The country’s central bank, which hiked rates to a 20-year high to fight soaring prices, has now cut benchmark rates four times in a row since June. Inflation in September sank to 1.6 percent, below the 2 percent target.
“Canadians can breathe a sigh of relief. It’s a good news story,” Bank of Canada (BoC) Governor Tiff Macklem said during a press conference after the rate announcement. “It’s been a long fight against inflation, but it’s worked, and we’re coming out the other side.”
Despite three previous cuts totaling 75 basis points, demand has been muted, sales at businesses are sluggish and consumer sentiment is tepid, hurting economic growth.
“Today’s interest rate decision should contribute to a pickup in demand,” Macklem said, adding that the BoC would like to see growth strengthen.
The United States Federal Reserve last month started its own rate reduction cycle with a similar-sized move.
Economists and analysts now see a possibility of another jumbo cut building up in December.
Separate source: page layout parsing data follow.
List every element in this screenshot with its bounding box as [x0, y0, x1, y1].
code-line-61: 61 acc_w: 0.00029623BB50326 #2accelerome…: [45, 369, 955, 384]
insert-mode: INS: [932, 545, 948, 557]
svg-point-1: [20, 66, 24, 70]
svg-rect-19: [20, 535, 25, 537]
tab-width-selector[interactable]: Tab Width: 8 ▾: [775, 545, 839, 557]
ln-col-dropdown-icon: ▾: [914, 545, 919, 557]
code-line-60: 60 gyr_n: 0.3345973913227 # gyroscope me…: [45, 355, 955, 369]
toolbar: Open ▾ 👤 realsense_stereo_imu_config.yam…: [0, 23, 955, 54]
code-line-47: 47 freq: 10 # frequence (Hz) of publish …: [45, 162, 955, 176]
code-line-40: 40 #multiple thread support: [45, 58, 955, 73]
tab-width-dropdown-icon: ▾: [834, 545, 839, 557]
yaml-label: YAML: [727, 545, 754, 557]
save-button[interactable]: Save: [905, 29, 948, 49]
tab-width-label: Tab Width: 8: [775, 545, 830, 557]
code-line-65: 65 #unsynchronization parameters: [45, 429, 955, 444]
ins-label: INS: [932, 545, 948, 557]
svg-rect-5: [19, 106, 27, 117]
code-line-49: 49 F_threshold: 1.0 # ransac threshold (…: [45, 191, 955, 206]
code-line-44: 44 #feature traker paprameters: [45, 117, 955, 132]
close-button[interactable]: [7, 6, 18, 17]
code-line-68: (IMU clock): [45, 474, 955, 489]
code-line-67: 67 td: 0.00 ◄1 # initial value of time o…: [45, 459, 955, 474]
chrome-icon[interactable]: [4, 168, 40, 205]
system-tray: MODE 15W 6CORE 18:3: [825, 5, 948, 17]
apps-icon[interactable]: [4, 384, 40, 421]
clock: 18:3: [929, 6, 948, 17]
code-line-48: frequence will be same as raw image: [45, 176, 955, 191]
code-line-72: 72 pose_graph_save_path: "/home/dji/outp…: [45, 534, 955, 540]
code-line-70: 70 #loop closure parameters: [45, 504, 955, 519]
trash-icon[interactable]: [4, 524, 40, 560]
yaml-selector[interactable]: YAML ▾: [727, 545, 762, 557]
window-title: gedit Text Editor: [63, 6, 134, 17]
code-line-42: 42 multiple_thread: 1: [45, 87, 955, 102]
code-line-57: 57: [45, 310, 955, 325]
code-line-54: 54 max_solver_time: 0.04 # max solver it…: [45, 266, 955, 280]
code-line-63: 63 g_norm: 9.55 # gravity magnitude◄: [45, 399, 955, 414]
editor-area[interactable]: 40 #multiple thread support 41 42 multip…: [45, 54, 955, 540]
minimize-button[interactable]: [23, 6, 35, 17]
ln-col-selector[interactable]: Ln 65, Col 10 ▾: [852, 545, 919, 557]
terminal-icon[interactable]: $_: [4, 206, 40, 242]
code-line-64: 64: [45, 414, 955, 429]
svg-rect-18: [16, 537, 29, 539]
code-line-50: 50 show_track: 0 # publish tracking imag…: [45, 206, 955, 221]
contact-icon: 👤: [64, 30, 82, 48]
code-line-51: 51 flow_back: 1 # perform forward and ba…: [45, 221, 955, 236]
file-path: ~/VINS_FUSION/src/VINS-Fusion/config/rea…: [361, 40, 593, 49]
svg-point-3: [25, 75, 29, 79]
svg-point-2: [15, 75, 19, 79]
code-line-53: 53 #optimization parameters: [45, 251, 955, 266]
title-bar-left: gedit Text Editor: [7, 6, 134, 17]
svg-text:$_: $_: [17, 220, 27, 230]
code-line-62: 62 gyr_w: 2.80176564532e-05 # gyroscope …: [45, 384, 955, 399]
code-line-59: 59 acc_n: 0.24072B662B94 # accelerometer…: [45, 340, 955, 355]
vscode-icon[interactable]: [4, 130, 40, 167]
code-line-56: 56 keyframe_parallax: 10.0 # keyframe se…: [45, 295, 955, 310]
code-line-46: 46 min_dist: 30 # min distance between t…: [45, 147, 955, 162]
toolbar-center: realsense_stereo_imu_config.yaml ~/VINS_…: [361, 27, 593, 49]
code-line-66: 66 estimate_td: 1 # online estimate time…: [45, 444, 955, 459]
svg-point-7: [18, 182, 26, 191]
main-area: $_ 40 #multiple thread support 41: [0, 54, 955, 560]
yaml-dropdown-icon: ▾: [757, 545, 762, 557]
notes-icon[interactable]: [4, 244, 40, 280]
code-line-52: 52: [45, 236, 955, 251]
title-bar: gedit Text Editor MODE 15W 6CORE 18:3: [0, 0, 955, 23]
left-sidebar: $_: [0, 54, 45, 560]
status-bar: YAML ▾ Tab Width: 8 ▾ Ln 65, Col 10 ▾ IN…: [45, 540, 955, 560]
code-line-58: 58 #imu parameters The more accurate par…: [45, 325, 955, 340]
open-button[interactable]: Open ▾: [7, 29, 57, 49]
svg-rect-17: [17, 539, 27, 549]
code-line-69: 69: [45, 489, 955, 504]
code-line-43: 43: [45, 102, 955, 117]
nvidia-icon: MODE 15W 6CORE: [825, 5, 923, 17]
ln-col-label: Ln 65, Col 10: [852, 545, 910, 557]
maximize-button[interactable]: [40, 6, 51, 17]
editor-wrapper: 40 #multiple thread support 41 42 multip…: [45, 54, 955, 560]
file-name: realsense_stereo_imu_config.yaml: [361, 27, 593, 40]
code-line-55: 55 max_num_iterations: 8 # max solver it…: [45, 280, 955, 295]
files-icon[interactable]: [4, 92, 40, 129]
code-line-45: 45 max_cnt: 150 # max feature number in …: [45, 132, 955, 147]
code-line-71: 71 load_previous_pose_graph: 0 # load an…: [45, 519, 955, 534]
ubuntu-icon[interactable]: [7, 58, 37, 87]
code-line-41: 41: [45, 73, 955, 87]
“Based on the logic offered to justify today’s decision, it would take a significant turn of events to stand in the way of another cut of that magnitude in December,” CIBC Chief Economist Avery Shenfeld wrote in a note.
‘Maintain low, stable inflation’
The last time the Bank of Canada cut rates by 50 basis points at a scheduled meeting was in March 2020.
The headline September inflation rate of 1.6 percent underscored concerns that the high cost of borrowing might have suppressed the rise in prices more than the economy needed.
“Now our focus is to maintain low, stable inflation. We need to stick the landing,” Macklem said.
Money markets are fully pricing in a 25-basis-point cut in the final monetary policy decision announcement of the year on December 11. They are seeing an over 25 percent chance of another 50-basis-point cut.
“Another 50 [basis points] in December is not a slam dunk. It will depend on where the BoC thinks neutral is,” said Kyle Chapman, forex markets analyst at Ballinger Group.
The central bank said it sees the neutral rate – where the monetary policy is not considered to be restricting growth but also accelerating growth – between 2.25 percent and 3.25 percent.
Macklem reiterated that if the economy continues to evolve broadly in line with forecasts, the bank would cut rates again, with the timing and pace depending on the latest data.
Canada’s economic growth has sputtered under the impact of high rates. July gross domestic product (GDP) grew by just 0.2 percent on a monthly basis and provisional data suggest August growth will likely stall.
The bank revised its forecast for quarterly and annual growth in its latest monetary policy report (MPR) released along with the rates announcement on Wednesday.
It now expects annualised GDP growth in the third quarter to be 1.5 percent, down from the 2.8 percent it predicted in July, but kept its full-year forecast unchanged at 1.2 percent.
The overall annual inflation rate this year is seen at 2.5 percent, falling to 2.2 percent in 2025 and 2 percent in 2026, the MPR showed.
The bank, however, is still concerned about inflation coming in higher or lower than expected going forward. “The economy functions well when inflation is around 2 percent,” Macklem said.